WORK REQUEST:
Entries follow. Return each line that contains the word "Record".

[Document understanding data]
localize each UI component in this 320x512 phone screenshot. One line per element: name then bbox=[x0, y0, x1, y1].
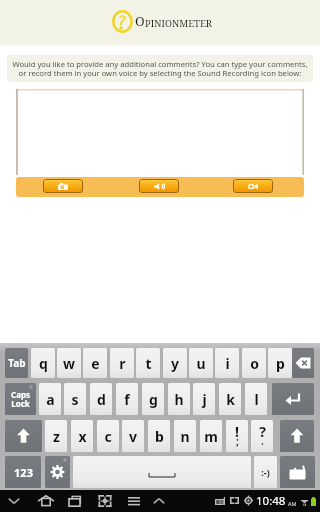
staticText: w bbox=[63, 354, 75, 373]
button[interactable]: z bbox=[45, 420, 67, 452]
button[interactable]: Choose input method bbox=[94, 490, 116, 512]
staticText: c bbox=[104, 427, 112, 446]
button[interactable]: x bbox=[71, 420, 93, 452]
staticText: p bbox=[276, 354, 285, 373]
staticText: Caps Lock bbox=[11, 389, 30, 410]
staticText: v bbox=[129, 427, 137, 446]
staticText: o bbox=[250, 354, 259, 373]
button[interactable]: ? bbox=[251, 420, 273, 452]
button[interactable]: Home bbox=[35, 490, 57, 512]
button[interactable]: o bbox=[242, 348, 266, 378]
button[interactable]: b bbox=[148, 420, 170, 452]
button[interactable]: g bbox=[142, 383, 164, 415]
button[interactable]: f bbox=[116, 383, 138, 415]
button[interactable]: r bbox=[110, 348, 134, 378]
button[interactable]: w bbox=[57, 348, 81, 378]
button[interactable]: a bbox=[39, 383, 61, 415]
button[interactable]: s bbox=[64, 383, 86, 415]
button[interactable] bbox=[280, 420, 314, 452]
button[interactable]: Caps Lock bbox=[5, 383, 36, 415]
staticText: s bbox=[71, 390, 79, 409]
staticText: Would you like to provide any additional… bbox=[7, 59, 313, 78]
staticText: u bbox=[196, 354, 206, 373]
staticText: z bbox=[53, 427, 60, 446]
staticText: x bbox=[78, 427, 87, 446]
staticText: r bbox=[119, 354, 126, 373]
staticText: h bbox=[174, 390, 184, 409]
button[interactable]: Tab bbox=[5, 348, 28, 378]
staticText: k bbox=[226, 390, 235, 409]
button[interactable]: j bbox=[193, 383, 215, 415]
button[interactable] bbox=[292, 348, 314, 378]
button[interactable]: c bbox=[97, 420, 119, 452]
staticText: ? bbox=[259, 422, 266, 441]
button[interactable]: v bbox=[122, 420, 144, 452]
button[interactable] bbox=[272, 383, 314, 415]
button[interactable]: d bbox=[90, 383, 112, 415]
button[interactable]: Hide keyboard bbox=[3, 490, 25, 512]
staticText: t bbox=[145, 354, 152, 373]
button[interactable]: m bbox=[200, 420, 222, 452]
button[interactable]: ! bbox=[226, 420, 248, 452]
staticText: e bbox=[91, 354, 100, 373]
button[interactable]: Expand bbox=[148, 490, 170, 512]
staticText: i bbox=[225, 354, 230, 373]
staticText: AM bbox=[288, 500, 297, 507]
button[interactable]: Comment text field bbox=[16, 89, 304, 175]
button[interactable]: u bbox=[189, 348, 213, 378]
button[interactable]: n bbox=[174, 420, 196, 452]
button[interactable]: Take photo bbox=[43, 179, 83, 193]
button[interactable]: q bbox=[31, 348, 55, 378]
staticText: ! bbox=[235, 422, 239, 441]
staticText: 123 bbox=[14, 465, 33, 480]
button[interactable]: y bbox=[163, 348, 187, 378]
button[interactable]: 123 bbox=[5, 456, 41, 488]
button[interactable]: Recent apps bbox=[64, 490, 86, 512]
button[interactable]: Record video bbox=[233, 179, 273, 193]
staticText: m bbox=[204, 427, 218, 446]
button[interactable]: :-) bbox=[254, 456, 277, 488]
staticText: O bbox=[135, 12, 145, 30]
button[interactable] bbox=[280, 456, 315, 488]
button[interactable]: h bbox=[168, 383, 190, 415]
staticText: Tab bbox=[8, 356, 26, 370]
button[interactable]: e bbox=[83, 348, 107, 378]
staticText: 10:48 bbox=[256, 493, 286, 509]
staticText: :-) bbox=[261, 466, 270, 478]
staticText: q bbox=[39, 354, 48, 373]
staticText: n bbox=[180, 427, 190, 446]
staticText: . bbox=[261, 434, 264, 448]
button[interactable]: l bbox=[245, 383, 267, 415]
button[interactable]: p bbox=[268, 348, 292, 378]
button[interactable] bbox=[45, 456, 70, 488]
button[interactable]: t bbox=[136, 348, 160, 378]
staticText: y bbox=[171, 354, 179, 373]
staticText: ; bbox=[236, 434, 239, 448]
staticText: PINIONMETER bbox=[145, 17, 213, 30]
staticText: d bbox=[97, 390, 106, 409]
staticText: f bbox=[124, 390, 130, 409]
staticText: l bbox=[254, 390, 259, 409]
staticText: g bbox=[149, 390, 158, 409]
button[interactable] bbox=[5, 420, 42, 452]
button[interactable]: Menu bbox=[123, 490, 145, 512]
staticText: a bbox=[46, 390, 55, 409]
button[interactable]: k bbox=[219, 383, 241, 415]
staticText: b bbox=[155, 427, 164, 446]
staticText: j bbox=[202, 390, 207, 409]
button[interactable] bbox=[73, 456, 251, 488]
button[interactable]: i bbox=[215, 348, 239, 378]
button[interactable]: Record audio bbox=[139, 179, 179, 193]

EXERCISE SOLUTION:
button[interactable]: Record video bbox=[233, 179, 273, 193]
button[interactable]: Record audio bbox=[139, 179, 179, 193]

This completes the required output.